==== DATA FOR THIS EXERCISE ====

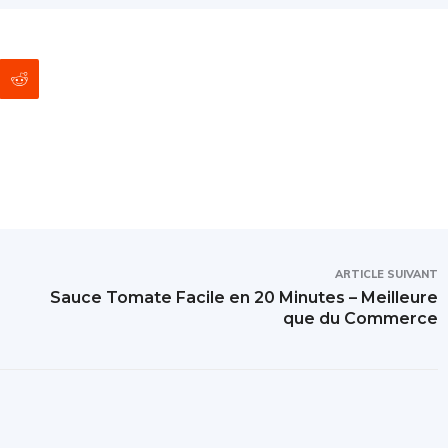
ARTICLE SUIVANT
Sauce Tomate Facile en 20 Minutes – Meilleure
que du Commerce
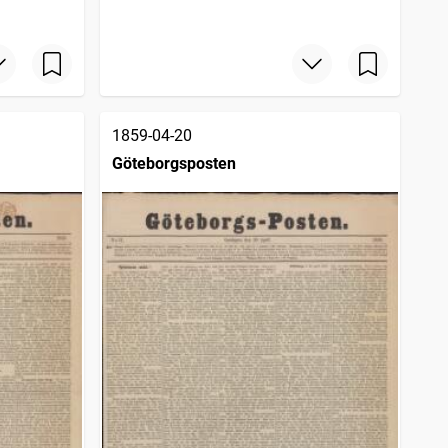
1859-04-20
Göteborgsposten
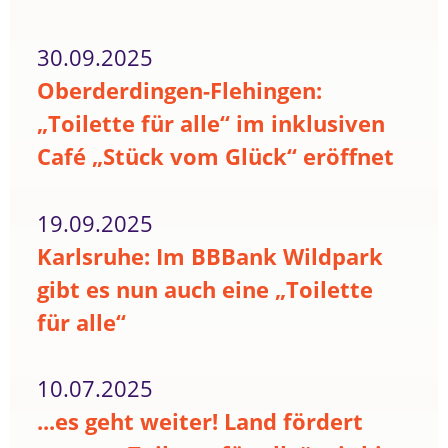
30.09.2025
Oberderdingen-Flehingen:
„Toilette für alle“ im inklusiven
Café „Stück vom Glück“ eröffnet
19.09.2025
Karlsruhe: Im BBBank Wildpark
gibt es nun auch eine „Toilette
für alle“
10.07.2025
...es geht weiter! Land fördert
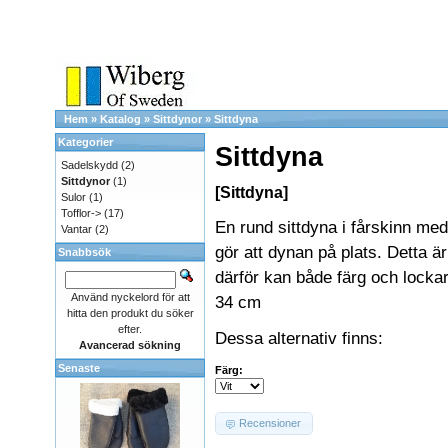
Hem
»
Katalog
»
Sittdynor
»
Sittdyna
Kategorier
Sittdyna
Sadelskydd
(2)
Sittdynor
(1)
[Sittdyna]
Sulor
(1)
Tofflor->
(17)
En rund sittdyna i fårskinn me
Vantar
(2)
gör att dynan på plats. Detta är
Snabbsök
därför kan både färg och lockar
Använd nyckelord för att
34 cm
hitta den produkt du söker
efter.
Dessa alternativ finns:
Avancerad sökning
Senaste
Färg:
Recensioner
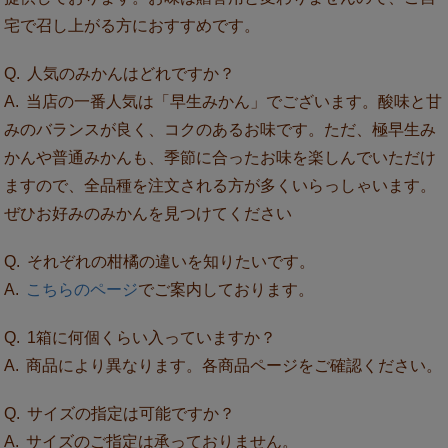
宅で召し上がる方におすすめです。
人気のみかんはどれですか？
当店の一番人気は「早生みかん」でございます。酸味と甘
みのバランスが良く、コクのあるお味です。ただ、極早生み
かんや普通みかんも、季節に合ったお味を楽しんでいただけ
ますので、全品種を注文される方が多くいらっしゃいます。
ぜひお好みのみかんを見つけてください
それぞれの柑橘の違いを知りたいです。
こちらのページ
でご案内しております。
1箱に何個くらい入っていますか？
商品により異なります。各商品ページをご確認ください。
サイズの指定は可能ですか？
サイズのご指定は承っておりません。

====

▶ **WHAT THE TASK REQUIRES**:
Where a line above holds the word "Toilette", copy it.

▶ **SOLUTION**:
„Toilette für alle“ im inklusiven
gibt es nun auch eine „Toilette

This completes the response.